- DESCRIPTION OF THE TASK
A single figure is required: the number of lines below in which the word "kiezen" occurs.

- MATERIAL FOR THIS EXERCISE
━━━━━━━━━━━━━━━━

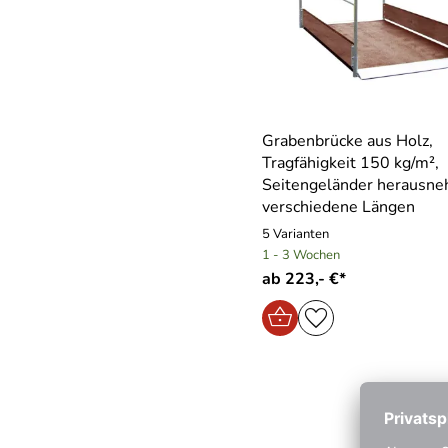
Grabenbrücke aus Holz,
Tragfähigkeit 150 kg/m²,
Seitengeländer herausne
verschiedene Längen
5 Varianten
1 - 3 Wochen
ab 223,- €*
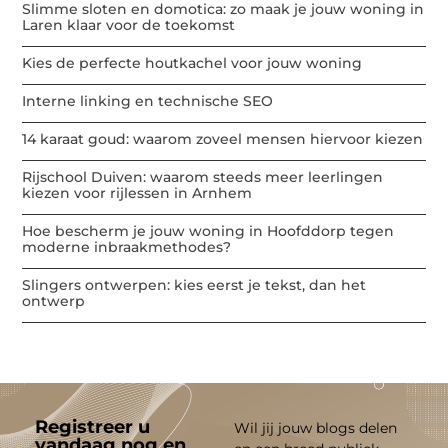
Slimme sloten en domotica: zo maak je jouw woning in
Laren klaar voor de toekomst
Kies de perfecte houtkachel voor jouw woning
Interne linking en technische SEO
14 karaat goud: waarom zoveel mensen hiervoor kiezen
Rijschool Duiven: waarom steeds meer leerlingen
kiezen voor rijlessen in Arnhem
Hoe bescherm je jouw woning in Hoofddorp tegen
moderne inbraakmethodes?
Slingers ontwerpen: kies eerst je tekst, dan het
ontwerp
Registreer u
Wil jij jouw blogs delen
vandaag nog en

━━━━━━━━━━━━━━━━

- TASK OUTPUT
2